Pippa screwed her face up and narrowed her eyes, but she was smiling. “Biatch,” she said. “Anyway, what about you? Are you going to get your man-Barbie to impregnate you?”
“No,” Ameerah mused. “He’s purely for my personal pleasure. I’ll be taking him back to the store after the wedding.”
“You two sound so jaded,” said Nory.
“I’m not jaded,” said Pippa. “I’ve just spent the last ten years explaining on an almost daily basis why I don’t want children. I’m tired of having to excuse myself. I shouldn’t have to. And it’s only getting worse the older I get because now every bugger seems to think they can hear my biological clock ticking. Someone asked me the other day if I’d considered freezing my eggs because I might change my mind! I don’t know what makes everyone feel, A: that they have shares in my uterus; and B: that I don’t know my own mind.”
“I’ll tell you this much: If I do end up having kids, I won’t be packing them off to boarding school for the entirety of their childhood,” said Ameerah. “They’ll go to private school, obviously, but they won’t board.”
“Somehow I can’t picture you as a stay-at-home mummy,” said Pippa.
“I didn’t say I’d give up work; I’ll have a nanny, or a stay-at-home husband.
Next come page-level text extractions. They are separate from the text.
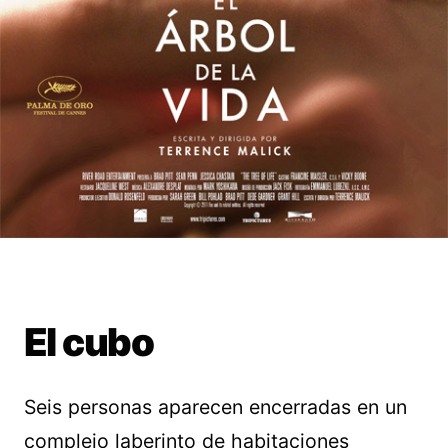
El cubo
Seis personas aparecen encerradas en un
complejo laberinto de habitaciones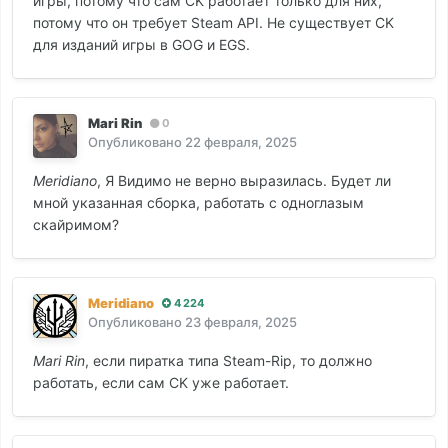
игры, потому что сам CK работает только для них,
потому что он требует Steam API. Не существует CK
для изданий игры в GOG и EGS.
Mari Rin
0
Опубликовано
22 февраля, 2025
Meridiano
, Я Видимо не верно выразилась. Будет ли
мной указанная сборка, работать с одноглазым
скайримом?
Meridiano
4 224
Опубликовано
23 февраля, 2025
Mari Rin
, если пиратка типа Steam-Rip, то должно
работать, если сам CK уже работает.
But my children and I will always share the same postcode.”
“How very new-age hippie of you,” said Pippa dryly.
Jenna extracted herself from Guy’s probing conversation and came over. “Doesn’t everyone look lovely,” she said. “I’m so pleased everyone made the effort to dress up.”
“I feel like a tightly packed sausage,” Nory complained. “If I get any hotter someone better prick me so that I don’t burst.”
“She’s not getting on with the Spanx,” Ameerah stage-whispered.
“It’s all right for you, you don’t need to wear them,” Nory hissed back.
“Everyone wears them, darling,” said Jenna. “If you gathered up all the hidden spandex on the red carpet you could make a trampoline the size of the Shetland Islands. I should know.”
“They make them for men too, you know. My father wears them for formal occasions,” Pippa added.
Nory tried and failed to imagine Pippa’s dad in hold-you-in pants.
“Speaking of formal occasions,” Jenna began. “One of my cousins is getting a divorce... and he’ll be at the wedding!”
She beamed at Nory as she said this, and Nory recognized the glint in her eye.
“Your poor cousin,” she replied, ignoring the inference. “I expect he’ll need time to recover from his marriage breakdown.”
Jenna completely ignored her. “He’s forty, very fit, always at the gym. No children. Works in finance.”